Great essay about the relationship between the humanities and neuroscience:
http://www.thenation.com/article/humanism-science-and-the-radical-expansion-of-the-possible/
The author, philosopher and novelist Marilynne Robinson, defends the humanities and the existence of 'the self' on the basis of recent scientific developments, showing that some of neuroscience's claims like the denial of the existence of 'self', are unscientific.
Some quotes:
Mentioning the birth of humanism in the Renaissance: "The disciplines that came with this awakening, the mastery of classical
languages, the reverent attention to pagan poets and philosophers, the
study of ancient history, and the adaptation of ancient forms to modern
purposes, all bore the mark of their origins yet served as the robust
foundation of education and culture for centuries, until the fairly
recent past."
Discussing the discovery of quantum entanglement (with some bearing upon Jung's concept of 'synchronicity'): "The phenomenon called quantum entanglement, relatively old as theory
and thoroughly demonstrated as fact, raises fundamental questions about
time and space, and therefore about causality.

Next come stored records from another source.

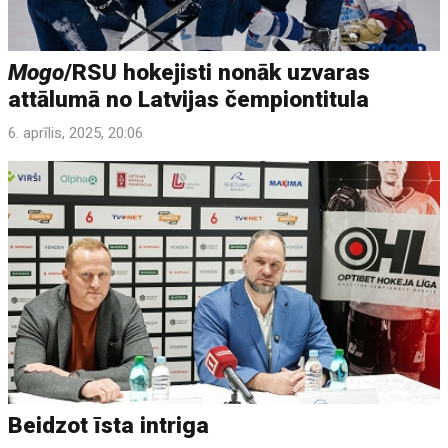
Mogo
/RSU hokejisti nonāk uzvaras
attālumā no Latvijas čempiontitula
6. aprīlis, 2025, 20:06
Beidzot īsta intriga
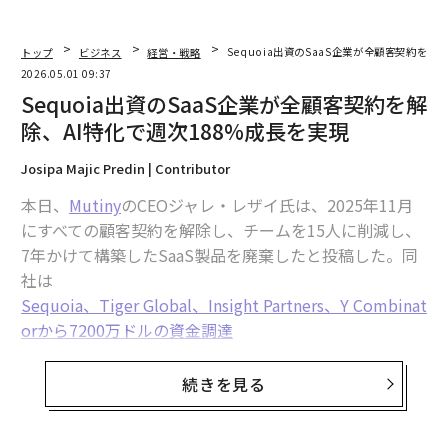
トップ
ビジネス
経営・戦略
Sequoia出資のSaaS企業が全顧客契約を解
2026.05.01 09:37
Sequoia出資のSaaS企業が全顧客契約を解
除、AI特化で週次188%成長を実現
Josipa Majic Predin | Contributor
本日、
Mutiny
のCEOジャレ・レザイ氏は、2025年11月
にすべての顧客契約を解除し、チームを15人に削減し、
7年かけて構築したSaaS製品を廃棄したと投稿した。同
社は
Sequoia、Tiger Global、Insight Partners、Y Combinat
orから7200万ドルの資金調達
を受け、8桁のARR、そしてUberやSnowflakeといった
大手企業を顧客に持っていた。それでも彼女はすべてを
続きを見る
捨てた。4カ月後、MRRは
週次188%で成長
しており、20
18年のMutinyの当初のSaaSローンチ時の12倍の速さで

Particles that are “entangled,” however distant from one another,
undergo the same changes simultaneously. This fact challenges our most
deeply embedded habits of thought. To try to imagine any event occurring
outside the constraints of locality and sequence is difficult enough.
Then there is the problem of conceiving of a universe in which the old
rituals of cause and effect seem a gross inefficiency beside the
elegance and sleight of hand that operate discreetly beyond the reach of
all but the most rarefied scientific inference and observation. However
pervasive and robust entanglement is or is not, it implies a cosmos
that unfolds or emerges on principles that bear scant analogy to the
universe of common sense."
A great mind, this lady.
Thinking of the rampant materialism as demonstrated in postwar, establishment 'new music', where the mystery of the inner space of music was denied and the magic of the capacity of expression scorned, this essay may provide a means of understanding of what so many artists of today try to recapture: in painting, reflection of reality and experience, in architecture: the humanism of classical idioms, in music: the restoration of tonal traditions with their highly-developed sense of expression and communication.